GIVEN DATA:
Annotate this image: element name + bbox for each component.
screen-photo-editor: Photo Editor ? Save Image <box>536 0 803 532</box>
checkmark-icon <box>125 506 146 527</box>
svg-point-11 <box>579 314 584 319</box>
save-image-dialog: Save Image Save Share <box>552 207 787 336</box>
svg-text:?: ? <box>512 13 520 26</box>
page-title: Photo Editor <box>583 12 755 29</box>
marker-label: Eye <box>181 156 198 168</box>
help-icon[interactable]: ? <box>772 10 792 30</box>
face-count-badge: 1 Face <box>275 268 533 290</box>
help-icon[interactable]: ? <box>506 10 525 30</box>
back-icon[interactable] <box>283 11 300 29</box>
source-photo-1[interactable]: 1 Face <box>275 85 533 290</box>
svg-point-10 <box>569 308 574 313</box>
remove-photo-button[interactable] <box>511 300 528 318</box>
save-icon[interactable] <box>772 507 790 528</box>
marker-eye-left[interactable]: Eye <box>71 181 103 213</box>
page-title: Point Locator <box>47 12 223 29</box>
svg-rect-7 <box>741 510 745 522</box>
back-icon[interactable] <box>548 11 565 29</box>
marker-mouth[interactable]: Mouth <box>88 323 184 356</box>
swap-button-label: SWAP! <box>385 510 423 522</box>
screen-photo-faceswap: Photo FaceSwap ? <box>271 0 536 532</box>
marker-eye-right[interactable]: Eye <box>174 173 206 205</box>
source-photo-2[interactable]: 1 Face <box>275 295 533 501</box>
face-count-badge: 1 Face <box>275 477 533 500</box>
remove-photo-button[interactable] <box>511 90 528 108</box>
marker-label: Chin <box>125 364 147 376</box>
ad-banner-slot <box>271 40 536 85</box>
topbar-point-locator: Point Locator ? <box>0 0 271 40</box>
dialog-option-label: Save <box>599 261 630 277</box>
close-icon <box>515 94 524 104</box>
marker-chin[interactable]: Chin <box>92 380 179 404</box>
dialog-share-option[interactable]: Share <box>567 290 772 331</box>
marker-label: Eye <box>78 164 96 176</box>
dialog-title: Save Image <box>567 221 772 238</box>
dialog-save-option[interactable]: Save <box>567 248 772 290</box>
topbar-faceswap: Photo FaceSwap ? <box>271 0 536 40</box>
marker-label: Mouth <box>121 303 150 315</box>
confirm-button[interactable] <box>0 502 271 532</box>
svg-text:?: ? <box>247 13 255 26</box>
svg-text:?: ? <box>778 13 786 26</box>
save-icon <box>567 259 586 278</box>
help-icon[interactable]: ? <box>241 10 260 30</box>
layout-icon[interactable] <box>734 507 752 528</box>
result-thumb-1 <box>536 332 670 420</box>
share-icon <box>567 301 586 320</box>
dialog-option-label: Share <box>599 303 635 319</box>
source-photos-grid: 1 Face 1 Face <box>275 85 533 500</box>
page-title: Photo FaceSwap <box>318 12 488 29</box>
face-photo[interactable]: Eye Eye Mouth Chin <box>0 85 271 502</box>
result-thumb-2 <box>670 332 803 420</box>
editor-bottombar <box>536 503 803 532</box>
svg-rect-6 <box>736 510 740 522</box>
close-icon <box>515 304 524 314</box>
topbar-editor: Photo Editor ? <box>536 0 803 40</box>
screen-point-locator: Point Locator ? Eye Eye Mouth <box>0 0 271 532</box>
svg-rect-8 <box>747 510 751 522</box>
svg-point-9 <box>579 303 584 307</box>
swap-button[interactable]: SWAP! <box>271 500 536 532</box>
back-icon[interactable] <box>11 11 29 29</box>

TASK INSTRUCTIONS:
Go through the data above and copy each line that holds the word "page".

ANSWER FOR THIS EXERCISE:
page-title: Photo Editor <box>583 12 755 29</box>
page-title: Point Locator <box>47 12 223 29</box>
page-title: Photo FaceSwap <box>318 12 488 29</box>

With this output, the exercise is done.